Press Release
September 30, 2010 1:30 p.m.

Senator Teofisto "TG" Guingona III

This is the second hearing of the Senate Blue Ribbon Committee on the issue of Jueteng in the Aquino administration.

Where there is jueteng, there is corruption. When the Governor or Mayor and the local police chief conspire to allow jueteng to proliferate in their localities or worse, become the jueteng lords themselves, there is automatically a failure of local governance.

Jueteng is not just a form of illegal gambling; it is an organized crime which perpetuates and thrives in corruption. It is an illegal operation that has become so big that jueteng money has determined the results of elections in some parts in the country.

According to the United Nations Office on Drugs and Crime (UNODC):

Corruption is a complex social, political and economic phenomenon... Corruption undermines democratic institutions, slows economic development and contributes to governmental instability. Corruption attacks the foundation of democratic institutions by distorting electoral processes, perverting the rule of law and creating bureaucratic quagmires whose only reason for existing is the soliciting of bribes... [1]

On November 8, 2006, the Philippines ratified the United Nations Convention against Corruption (UNCAC). Part of our State obligation in the Convention is to provide an anti-corruption policy which promotes the participation of the wider society which reflects the principles of:

1) The rule of law;
2) Proper management of public affairs and public property;
3) Integrity;
4) Transparency; and
5) Accountability [2]

Thus, in these investigations, we shall explore a more integrated and wholistic approach in combating jueteng since to combat jueteng is to combat corruption.

Considering the magnitude of jueteng operations, we shall also look at issues of money laundering, asset recovery, as well as the protection of witnesses which are all part of our State obligation under the Convention against Corruption.

Since we have invited the Anti-Money Laundering Council, we shall also examine the breadth and extent of RA 9160 as amended when it comes to its regulatory powers for banks and non-bank financial institutions including natural and legal persons that provide formal or informal services for the transmission of money or value and, where appropriate, other bodies particularly susceptible to money laundering.

We have also invited the BIR who are supposed to run after these alleged jueteng lords not through charges of illegal gambling itself but through tax evasion.

The end product of these investigations is law reform because we are the legislative department.

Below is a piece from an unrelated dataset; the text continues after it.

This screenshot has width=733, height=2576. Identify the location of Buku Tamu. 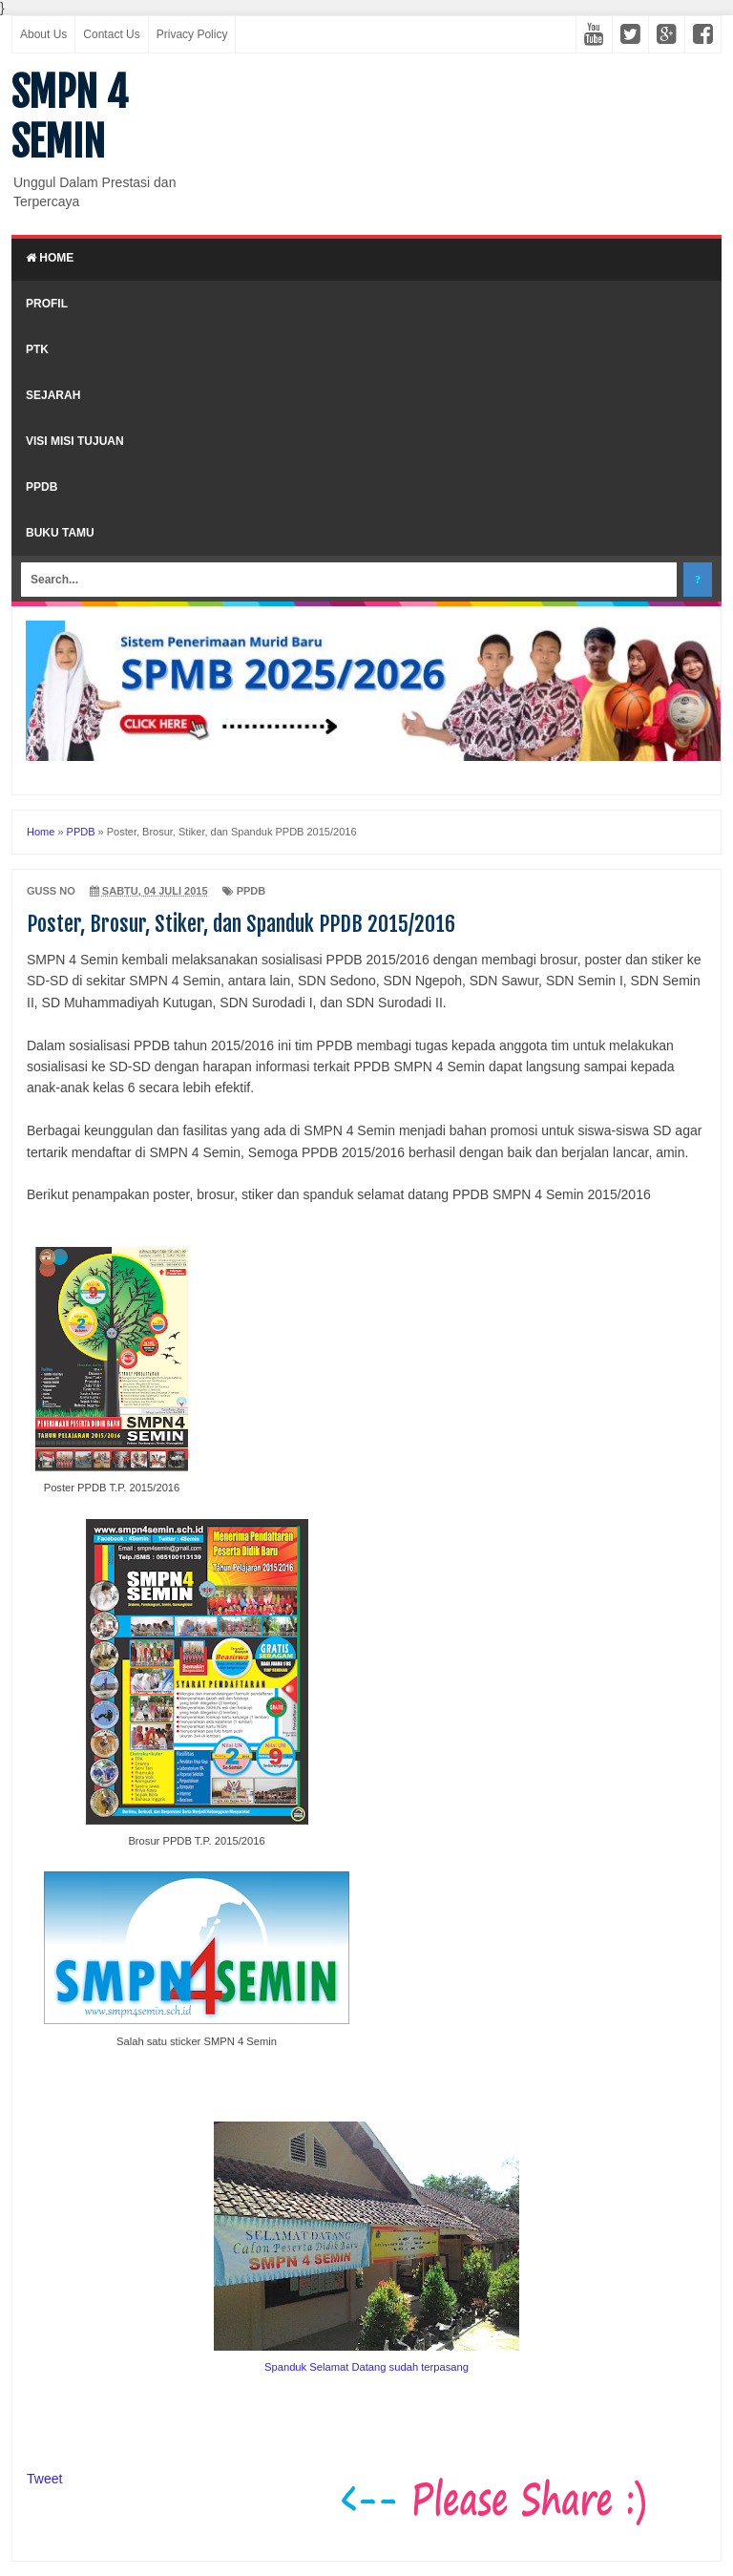
(60, 532).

But this does not mean that the executive that as we speak cannot conduct its all out war on jueteng by firing hoodlums in government, investigating and prosecuting those who are involved, and setting an example of what "daang matuwid" is really all about.

Some 15 million people voted for the President since they believed in good governance. They believed that "kung walang corrupt, walang mahirap." Ngayon alam ng lahat na maraming corrupt sa gobyerno kaya may jueteng.

As a new government against corruption, let us fulfill our respective mandates. On the part of the legislative department, we are investigating in aid of legislation because it is our mandate. As for the mandate of the executive, we challenge them to enforce the law without fear or favor since that is theirs.